<<<<

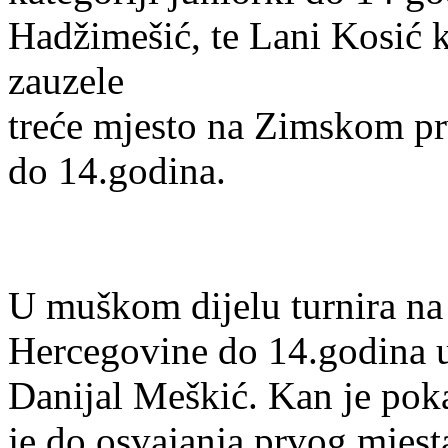
Hadžimešić, te Lani Kosić ko
zauzele
treće mjesto na Zimskom pr
do 14.godina.
U muškom dijelu turnira n
Hercegovine do 14.godina u 
Danijal Meškić. Kan je poka
je do osvajanja prvog mjes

>>>>

#### [TASK OBJECTIVE]
Give the listing again word for word. Skip any pictures.

#### [EXERCISE SOLUTION]
Hadžimešić, te Lani Kosić ko
zauzele
treće mjesto na Zimskom pr
do 14.godina.
U muškom dijelu turnira n
Hercegovine do 14.godina u 
Danijal Meškić. Kan je poka
je do osvajanja prvog mjes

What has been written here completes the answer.